MattBroach / DjangoRestMultipleModels

View (and mixin) for serializing multiple models or querysets in Django Rest Framework
MIT License
549 stars 67 forks source link

Paged results, but querying all items anyways? #9

Closed LookLikeAPro closed 8 years ago

LookLikeAPro commented 8 years ago

Longer lists of results take longer, despite pages being the same size (20 items).

MattBroach commented 8 years ago

It looks like your correct -- thank you for catching the problem. Unfortunately, as it stands now, the mixin/view can't rely on lazy queryset evaluate to do pagination, since you have to iterate through the entire set of data in order to construct the flat list . Otherwise, for example, you'd have no ability to sort across the different querysets in the queryList when the sort field is enabled.

I'll think about whether there's a refactor that can rely on lazy queryset evaulation for pagination, but for now I'd say that pagination is more a UX convenience than it is a processing saver.

LookLikeAPro commented 8 years ago

@MattBroach Thanks for looking into this. I don't know if it is helpful but I ended up using this approach.

MattBroach commented 8 years ago

I know this is from awhile back, but I've spent some time thinking about this, and I'm just not sure you can merge and order separate querysets, even with the isInstance trick shown in that approach, without evaluating the two querysets, which will hit the database for all objects. For now, I've put a note in the documentation that pagination with the MultipleModelAPIView is really more for convenience purposes than it is for database efficiency. I'll keep it in the back of my head, though, and if I think of a way of doing it I'll let you know.

JamshedVesuna commented 7 years ago

This should be possible with something like CursorPagination. You could add an additional opaque cursor parameter that encodes which queryset the client is on. This allows you to only fetch the objects you need from the database.

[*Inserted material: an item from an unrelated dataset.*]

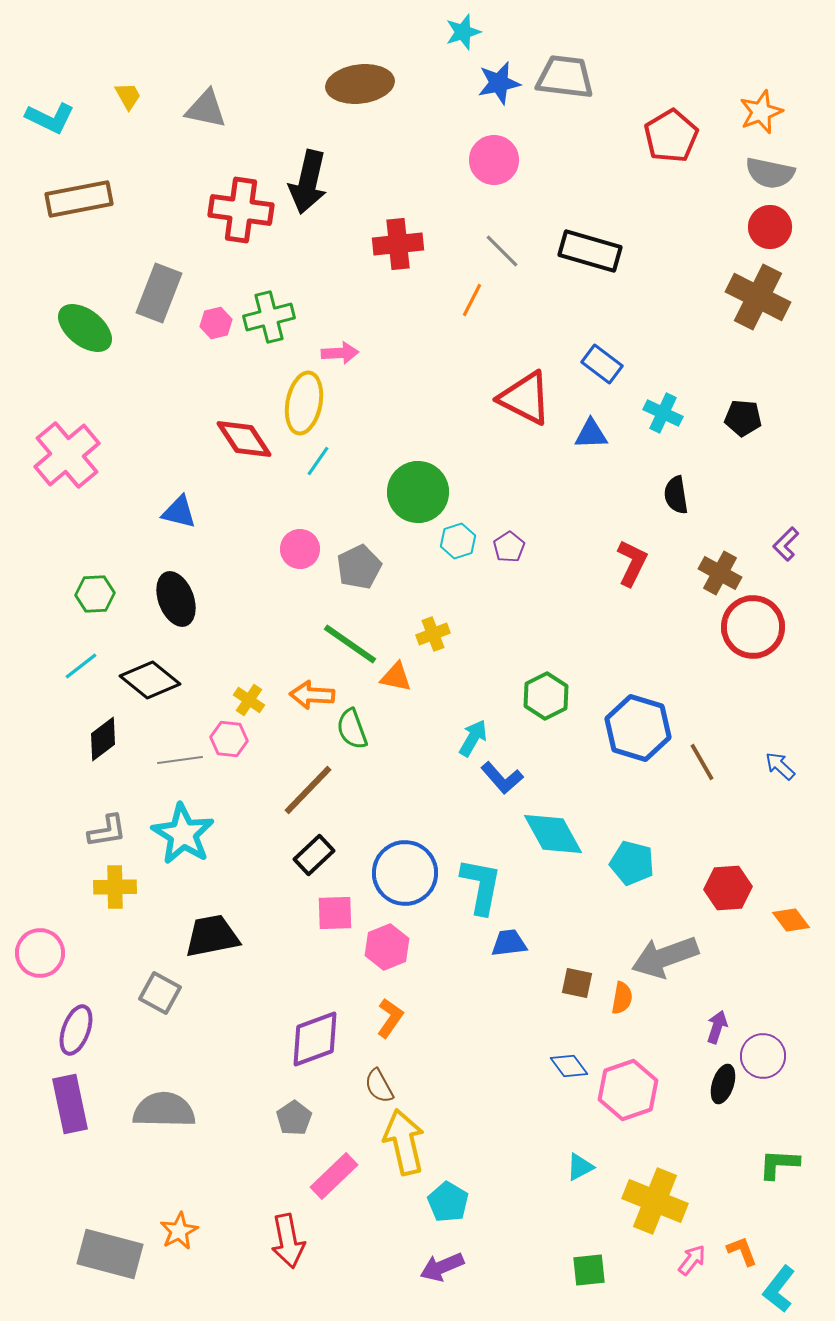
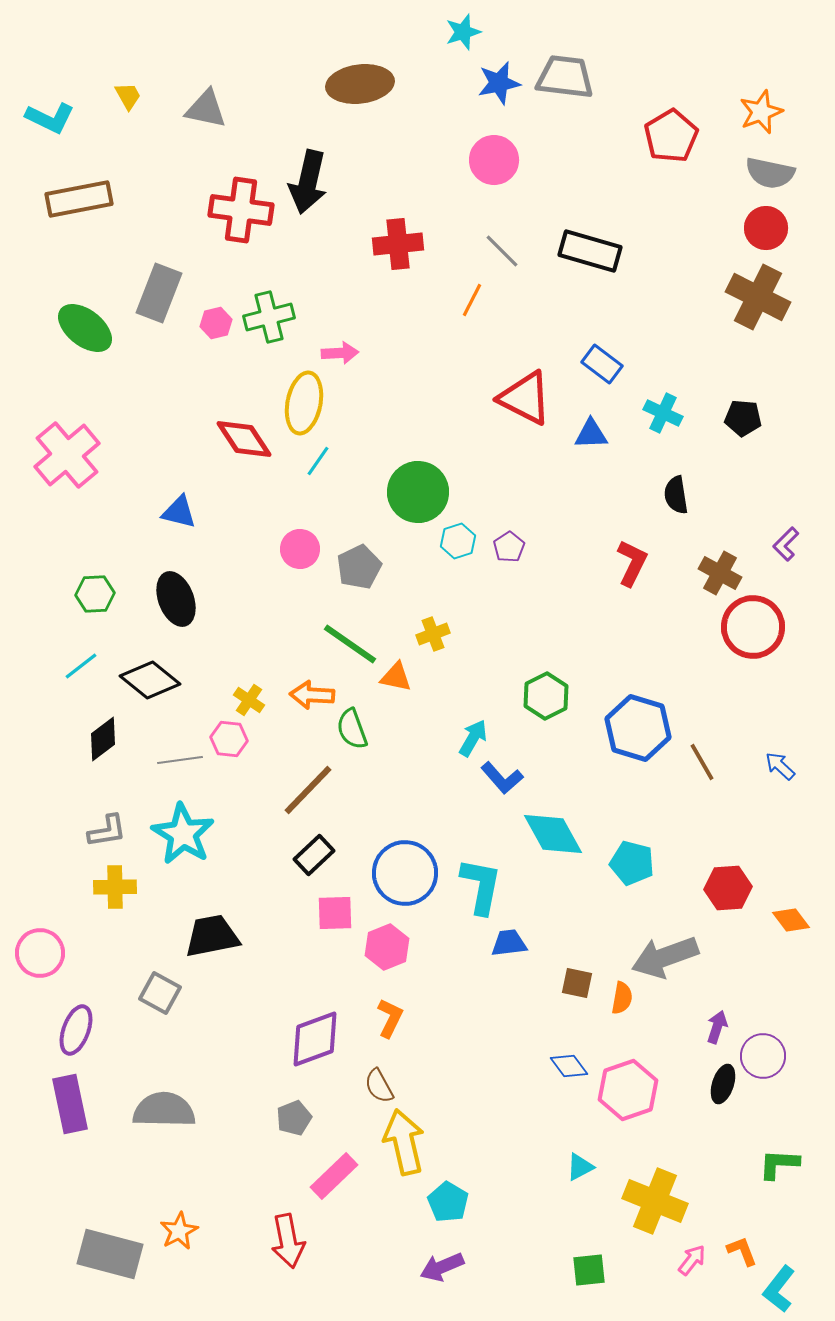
red circle at (770, 227): moved 4 px left, 1 px down
orange L-shape at (390, 1018): rotated 9 degrees counterclockwise
gray pentagon at (294, 1118): rotated 12 degrees clockwise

See DRF's CursorPagination.

MattBroach commented 7 years ago

@JamshedVesuna, I will definitely look into it and appreciate the suggestion. The problem has to do with ordering and how to evaluate when comes next -- it would be fairly trivial to pagination within a given queryset, but imagine someone wanted to create a list of Poem objects and Play objects, as in the docs. If there mixed together by say, title, how do we know whether the first 20 titles are all Plays, all Poems, or some admixture of the two, without evaluating the entire queryset? Even if we could answer that for the first twenty, we wouldn't necessarily know how to offset the next set of Poems and Play objects appropriately.

My understanding is that Cursor Pagination also works best when the field is indexed -- which is impossible across tables (which would be the case with different models). None of this is to say it can't be done: I'll definitely look into it and appreciate the suggestion.

JamshedVesuna commented 7 years ago

You're correct - interleaving objects from different models is more complicated. You can either evaluate the entire queryset (like you mentioned) or order each queryset and pick off the top of each queryset (kind of like mergesort) to create a combined response (this is fairly expensive, but does eliminate the need to evaluate the entire queryset).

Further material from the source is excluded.